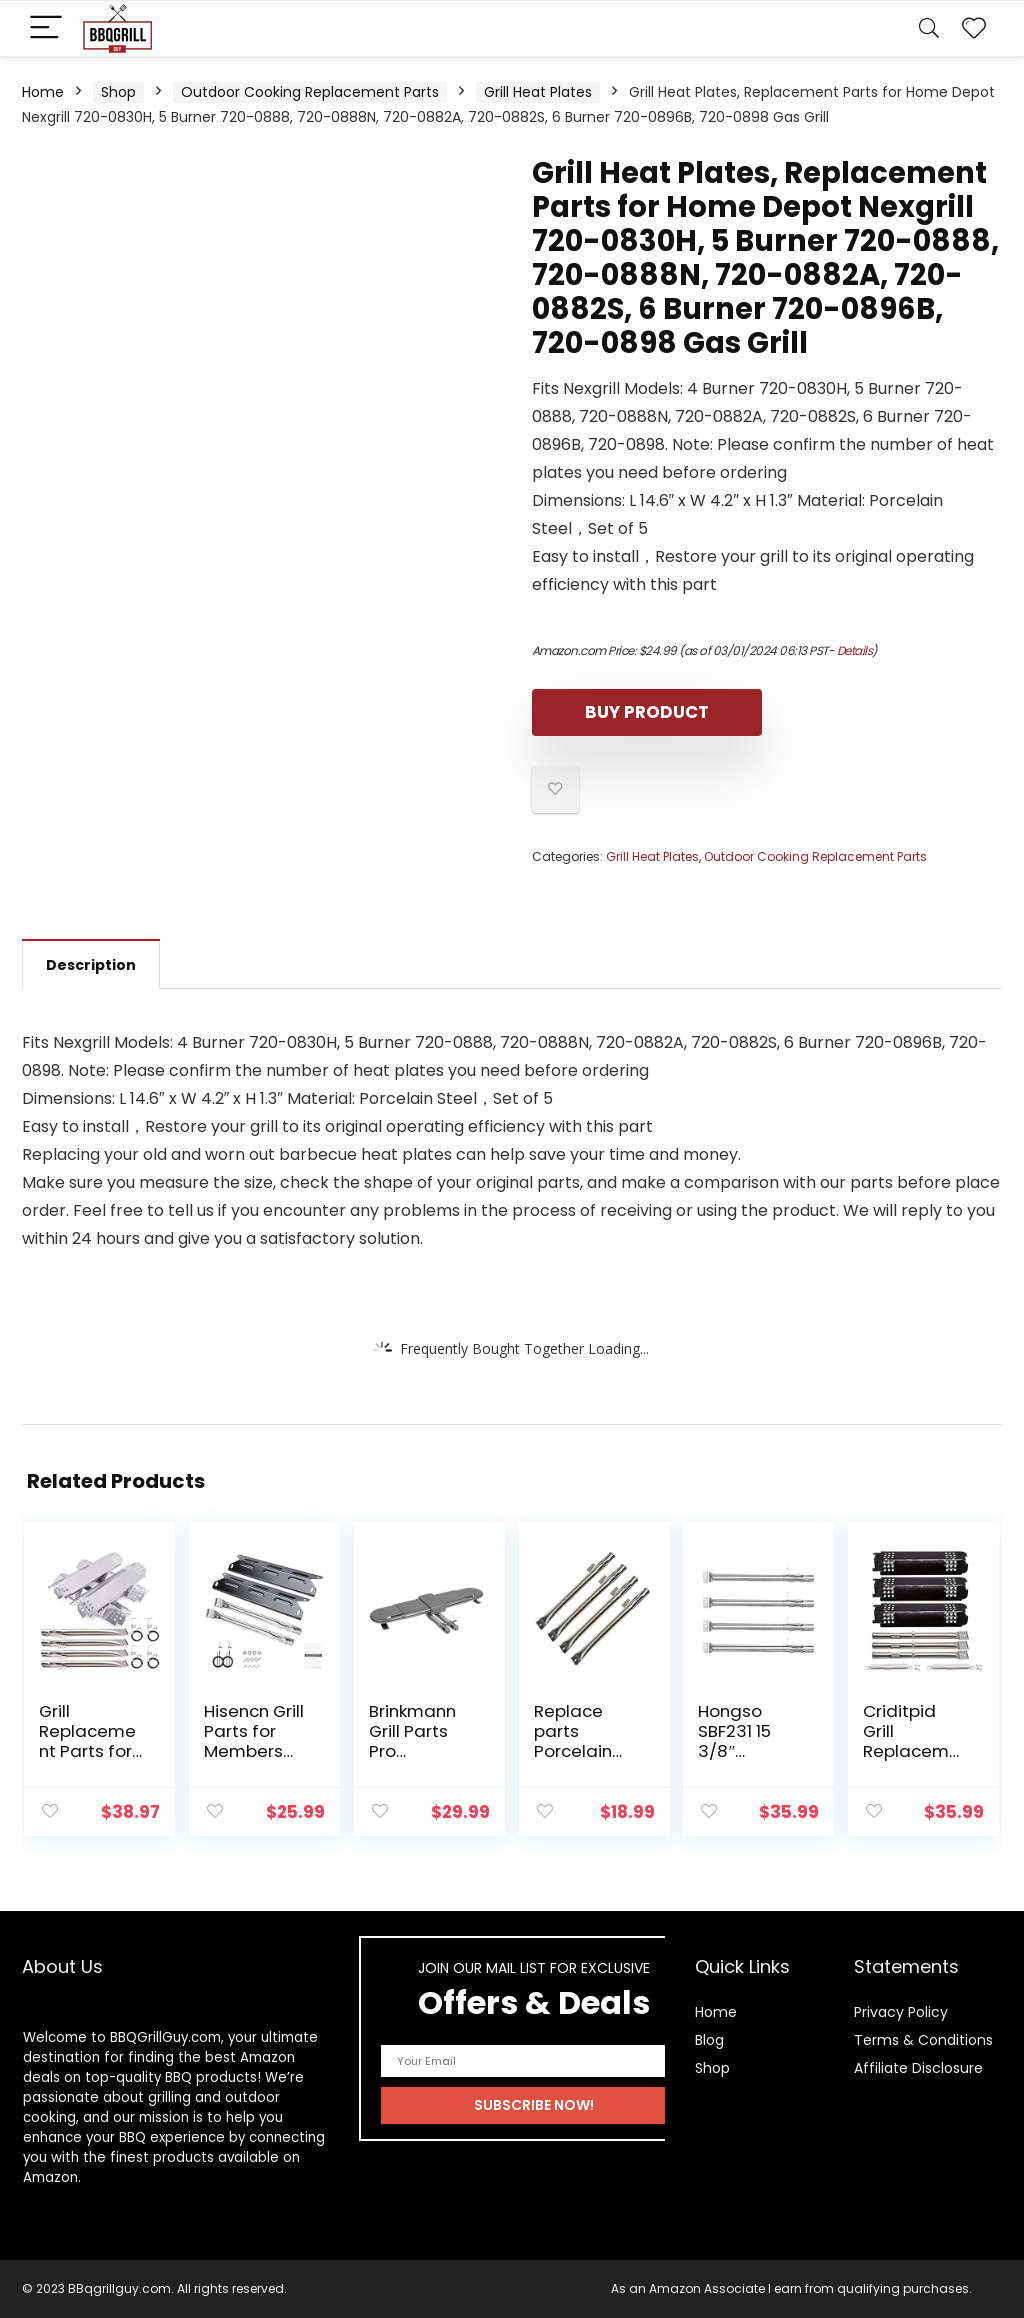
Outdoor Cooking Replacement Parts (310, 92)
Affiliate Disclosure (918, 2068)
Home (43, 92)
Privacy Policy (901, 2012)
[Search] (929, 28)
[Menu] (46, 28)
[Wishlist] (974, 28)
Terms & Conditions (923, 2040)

◆ ◆ ◆ ◆ ◆

■ TASK REQUIREMENTS: Transcribe every entry word for word, but skip the pictures.

■ ANSWER FOR THIS EXERCISE:
Outdoor Cooking Replacement Parts (310, 92)
Affiliate Disclosure (918, 2068)
Home (43, 92)
Privacy Policy (901, 2012)
[Search] (929, 28)
[Menu] (46, 28)
[Wishlist] (974, 28)
Terms & Conditions (923, 2040)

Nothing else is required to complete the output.